Страница 14 из 95
— Жаль.
— Нетанцующие, в сторону!
— Шире, товарищи!
— Кто курит, кто курит здесь?
Смех, разговоры. Быстрые взгляды. Знакомства.
Вот уже с подчеркнуто равнодушным видом проталкивается сквозь толпу товарищей Виктор Соловьев. Вот уже Аркадий Ремизов примчался сюда и танцует очень галантно с маленькой Женей Струнниковой.
После танцев девушки подошли к Соловьеву. Он был окружен товарищами. Но Женя протиснулась вперед и потянула его за рукав.
— Да? — обернулся Виктор.
— На минутку! — сказала девушка, делая значительное лицо.
Они остановились около Нади. Та смотрела весело и открыто.
— Я вас слушаю, — сказал Виктор.
— Горим желанием записаться в ваш технический кружок, — сказала Женя, напирая на «ваш».

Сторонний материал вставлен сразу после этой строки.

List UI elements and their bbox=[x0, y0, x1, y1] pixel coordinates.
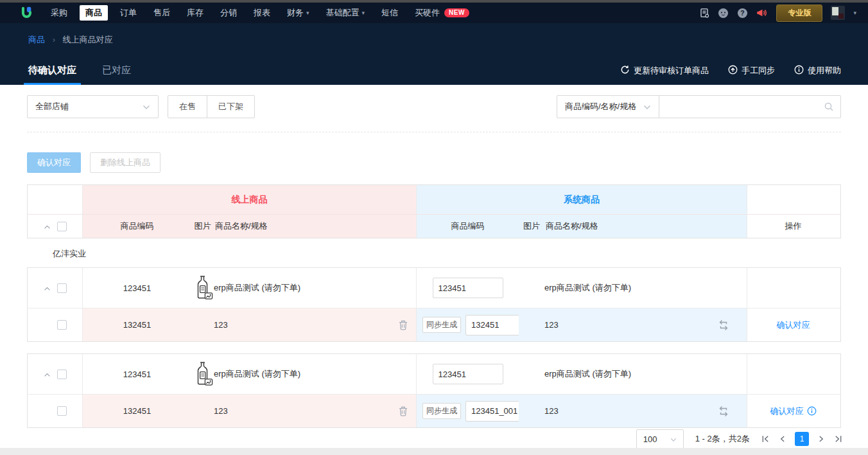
chat-icon[interactable] bbox=[718, 8, 729, 19]
tabs: 待确认对应 已对应 bbox=[28, 64, 157, 85]
report-doc-icon[interactable] bbox=[699, 8, 709, 18]
upload-circle-icon bbox=[728, 65, 738, 76]
nav-item-aftersale[interactable]: 售后 bbox=[145, 4, 178, 21]
online-name-value: 123 bbox=[214, 308, 416, 341]
online-pic-header: 图片 bbox=[191, 215, 214, 238]
nav-item-goods[interactable]: 商品 bbox=[80, 5, 108, 21]
product-image bbox=[191, 268, 214, 308]
breadcrumb: 商品 › 线上商品对应 bbox=[0, 23, 868, 46]
sync-generate-tag[interactable]: 同步生成 bbox=[422, 317, 461, 333]
account-caret-down-icon[interactable]: ▾ bbox=[853, 10, 856, 16]
nav-item-inventory[interactable]: 库存 bbox=[178, 4, 212, 21]
row-checkbox[interactable] bbox=[57, 283, 67, 293]
confirm-match-link[interactable]: 确认对应 bbox=[770, 406, 817, 417]
search-type-select[interactable]: 商品编码/名称/规格 bbox=[557, 95, 659, 118]
table-row: 123451 erp商品测试 (请勿下单) erp商品测试 (请勿下单) bbox=[28, 354, 840, 394]
product-group: 123451 erp商品测试 (请勿下单) erp商品测试 (请勿下单) bbox=[27, 353, 841, 428]
subrow-checkbox[interactable] bbox=[57, 320, 67, 330]
pagination-range: 1 - 2条，共2条 bbox=[695, 433, 750, 445]
nav-item-hardware[interactable]: 买硬件NEW bbox=[406, 4, 478, 21]
megaphone-icon[interactable] bbox=[756, 7, 768, 19]
nav-menu: 采购 商品 订单 售后 库存 分销 报表 财务▾ 基础配置▾ 短信 买硬件NEW bbox=[42, 4, 478, 21]
collapse-row-icon[interactable] bbox=[44, 283, 51, 293]
nav-right-cluster: ? 专业版 ▾ bbox=[699, 4, 856, 22]
sale-status-toggle: 在售 已下架 bbox=[168, 95, 255, 118]
chevron-down-icon bbox=[643, 102, 651, 112]
swap-icon[interactable] bbox=[717, 406, 730, 417]
delete-online-goods-button[interactable]: 删除线上商品 bbox=[90, 152, 161, 173]
page-header: 商品 › 线上商品对应 待确认对应 已对应 更新待审核订单商品 bbox=[0, 23, 868, 85]
row-checkbox[interactable] bbox=[57, 370, 67, 379]
caret-down-icon bbox=[670, 434, 677, 444]
bottom-gray-strip bbox=[0, 448, 868, 455]
nav-item-purchase[interactable]: 采购 bbox=[42, 4, 76, 21]
nav-item-orders[interactable]: 订单 bbox=[112, 4, 145, 21]
shop-select[interactable]: 全部店铺 bbox=[27, 95, 159, 118]
subrow-checkbox[interactable] bbox=[57, 406, 67, 416]
app-logo-icon[interactable] bbox=[19, 6, 33, 20]
pro-version-button[interactable]: 专业版 bbox=[776, 4, 822, 22]
last-page-icon[interactable] bbox=[834, 435, 842, 443]
online-code-value: 123451 bbox=[82, 268, 191, 308]
select-all-checkbox[interactable] bbox=[57, 222, 67, 231]
pager-controls: 1 bbox=[761, 432, 842, 446]
usage-help-link[interactable]: 使用帮助 bbox=[794, 65, 841, 76]
table-row: 123451 erp商品测试 (请勿下单) erp商品测试 (请勿下单) bbox=[28, 268, 840, 308]
bulk-actions: 确认对应 删除线上商品 bbox=[0, 132, 868, 173]
online-name-value: 123 bbox=[214, 395, 416, 427]
nav-item-sms[interactable]: 短信 bbox=[373, 4, 406, 21]
pagination-bar: 100 1 - 2条，共2条 1 bbox=[630, 428, 842, 450]
breadcrumb-current: 线上商品对应 bbox=[63, 35, 113, 44]
system-name-value: 123 bbox=[544, 308, 747, 341]
prev-page-icon[interactable] bbox=[779, 435, 785, 443]
table-subrow: 132451 123 同步生成 123 bbox=[28, 308, 840, 341]
trash-icon[interactable] bbox=[398, 406, 408, 416]
refresh-pending-orders-link[interactable]: 更新待审核订单商品 bbox=[620, 65, 709, 76]
match-table: 线上商品 系统商品 商品编码 图片 商品名称/规格 商品编码 图片 商品名称/规… bbox=[27, 184, 841, 428]
operation-header: 操作 bbox=[747, 215, 839, 238]
online-name-value: erp商品测试 (请勿下单) bbox=[214, 354, 416, 394]
nav-item-distribution[interactable]: 分销 bbox=[212, 4, 245, 21]
help-circle-icon[interactable]: ? bbox=[737, 8, 748, 19]
tab-matched[interactable]: 已对应 bbox=[102, 64, 131, 85]
online-code-header: 商品编码 bbox=[82, 215, 191, 238]
online-goods-section-header: 线上商品 bbox=[82, 185, 416, 214]
refresh-icon bbox=[620, 65, 630, 76]
new-badge: NEW bbox=[444, 8, 469, 17]
next-page-icon[interactable] bbox=[819, 435, 824, 443]
system-code-input[interactable] bbox=[433, 278, 503, 298]
tab-pending-match[interactable]: 待确认对应 bbox=[28, 64, 76, 85]
page-size-select[interactable]: 100 bbox=[636, 429, 684, 449]
nav-item-finance[interactable]: 财务▾ bbox=[279, 4, 318, 21]
system-name-header: 商品名称/规格 bbox=[544, 215, 747, 238]
system-code-input[interactable] bbox=[433, 364, 503, 384]
on-sale-button[interactable]: 在售 bbox=[168, 95, 207, 118]
trash-icon[interactable] bbox=[398, 319, 408, 330]
info-circle-icon[interactable] bbox=[807, 406, 817, 416]
online-code-value: 123451 bbox=[82, 354, 191, 394]
manual-sync-link[interactable]: 手工同步 bbox=[728, 65, 775, 76]
collapse-all-icon[interactable] bbox=[44, 222, 51, 231]
system-goods-section-header: 系统商品 bbox=[416, 185, 747, 214]
breadcrumb-root[interactable]: 商品 bbox=[28, 35, 45, 44]
system-code-header: 商品编码 bbox=[416, 215, 519, 238]
swap-icon[interactable] bbox=[717, 319, 730, 331]
svg-text:?: ? bbox=[741, 10, 745, 17]
online-name-value: erp商品测试 (请勿下单) bbox=[214, 268, 416, 308]
off-shelf-button[interactable]: 已下架 bbox=[207, 95, 255, 118]
first-page-icon[interactable] bbox=[761, 435, 770, 443]
avatar[interactable] bbox=[831, 6, 845, 20]
search-icon[interactable] bbox=[824, 102, 834, 114]
product-image bbox=[191, 354, 214, 394]
bottle-icon bbox=[191, 274, 214, 301]
nav-item-reports[interactable]: 报表 bbox=[245, 4, 279, 21]
confirm-match-button[interactable]: 确认对应 bbox=[27, 152, 81, 173]
confirm-match-link[interactable]: 确认对应 bbox=[777, 319, 810, 331]
search-input[interactable] bbox=[659, 95, 841, 118]
system-pic-header: 图片 bbox=[519, 215, 544, 238]
collapse-row-icon[interactable] bbox=[44, 370, 51, 379]
current-page-button[interactable]: 1 bbox=[795, 432, 809, 446]
online-code-value: 132451 bbox=[82, 308, 191, 341]
sync-generate-tag[interactable]: 同步生成 bbox=[422, 403, 461, 419]
nav-item-config[interactable]: 基础配置▾ bbox=[318, 4, 374, 21]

— Похвально! — взгляд Виктора рассеянно скользнул по лицу Жени. — Но не воображайте, что технический кружок существует забавы ради. Мы принимаем тех, кто серьезно работает в области техники.
— Надежда, подтверди! — Женя театрально отступила в сторону.
— Я всю жизнь отдам технике! — громко сказала Надя.
Виктор нахмурился. В тоне ответа он расслышал насмешку и внимательно посмотрел на девушку. Синие глаза и детски припухлый, красиво очерченный рот смутили его.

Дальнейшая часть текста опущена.